As the Brazil-Russia-India-China-South Africa bloc comes to Johannesburg from July 25-27, local debate about the ideologies, strategies and tactics of outsiders is getting hotter. A teach-in on July 23-24 and protest on July 26 highlight ‘brics from below’ perspectives.

If Summit rhetoric is to be taken at face value, BRICS pose an alternative, counter-hegemonic, South-South bloc in the global political economy. However, the radical critique of BRICS argues that this is simply rhetorical window dressing to further socio-economic exploitation.

The pragmatic view held by most academics and activists participating in two official bodies – the BRICS Academic Forum and Civil BRICS – is that insider lobbying by progressives will help effect transformation at Summit level. This is toeing the diplomatic line, as oft intoned by the South African foreign ministry’s BRICS organiser (a self-described ‘Sherpa’), Anil Sooklal, who promises access via transmission of polite ‘policy asks’ into the declaration process. (The Civil BRICS statement is not available online but was included in the new book, BRICS Politricks.)

Academics within the BRICS Think Tank network, as well as those who buy into the idea of BRICS as an incremental balancing force against the post-Cold War unipolar system, emphasise the norm-setting, ideational potential of the BRICS.

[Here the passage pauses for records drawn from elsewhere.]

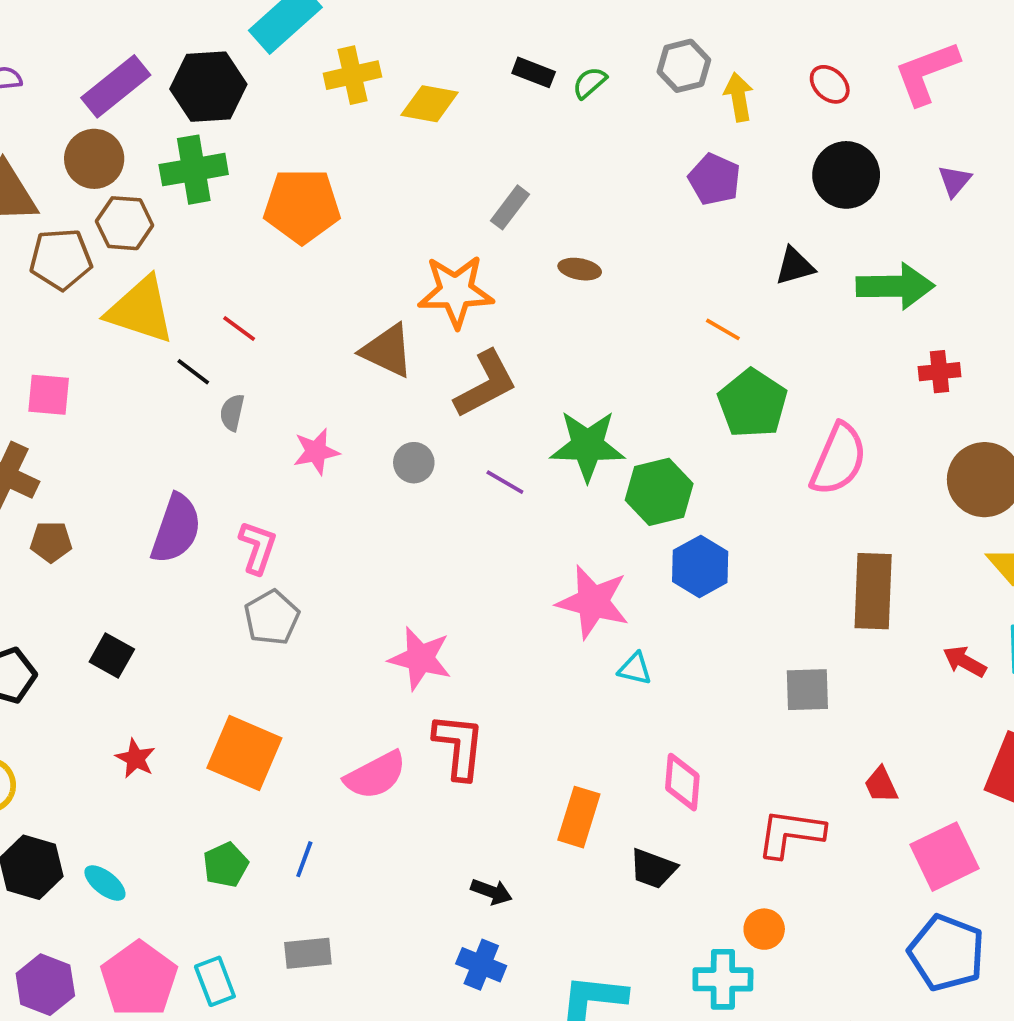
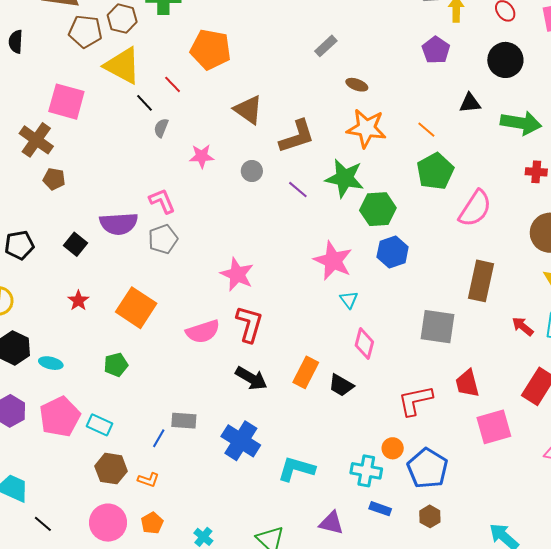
orange pentagon: (302, 206) -> (211, 50), moved
orange star: (456, 291) -> (366, 128), moved
pink square: (49, 395) -> (66, 102), size x1.5
purple semicircle: (176, 529) -> (119, 224), moved, turned 57
pink L-shape: (258, 547) -> (162, 201), turned -52
cyan triangle: (635, 669) -> (349, 300), turned 30
gray square: (807, 690) -> (437, 327), size x1.4
pink diamond: (682, 782) -> (364, 344), moved
red trapezoid: (881, 785) -> (467, 383), size x1.4
red L-shape: (791, 833) -> (415, 400), turned -30
blue line: (304, 859) -> (159, 438), moved
black trapezoid: (653, 869) -> (341, 385), moved
cyan ellipse: (105, 883) -> (51, 363), turned -35
black arrow: (491, 892) -> (251, 378), moved, size x1.5
gray rectangle: (308, 953) -> (184, 421), moved
blue pentagon: (946, 953) -> (428, 468), moved
blue cross: (481, 965) -> (241, 441), size x1.5
cyan rectangle: (215, 981) -> (99, 425), turned -55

The sticking point between radicals outside and civil society forces within these spaces relates mainly to legitimation, particularly when it comes to knowledge control and co-optation of academics and activists. After all, the BRICS have notoriously authoritarian, corrupt ‘governance’ and exploitative socio-economic practices, which extend into their African deal-making and status quo multilateral assimilation.

As a result of the difficulty of winning power within BRICS states, radicals normally assume that resistance from outside – what we might term ‘tree shaking’ – is a more viable way to effect change, especially as it delegitimises the power structure. But the BRICS Academic Forum and Civil BRICS act as if a Gramscian-inspired war of manoeuvre will provide gains – ‘jam making’ – through constructive engagement. The question is whether such participation necessarily involves legitimation of the processes themselves, or whether any gains (jam) are possible in terms of policy outcomes through the processes of engagement.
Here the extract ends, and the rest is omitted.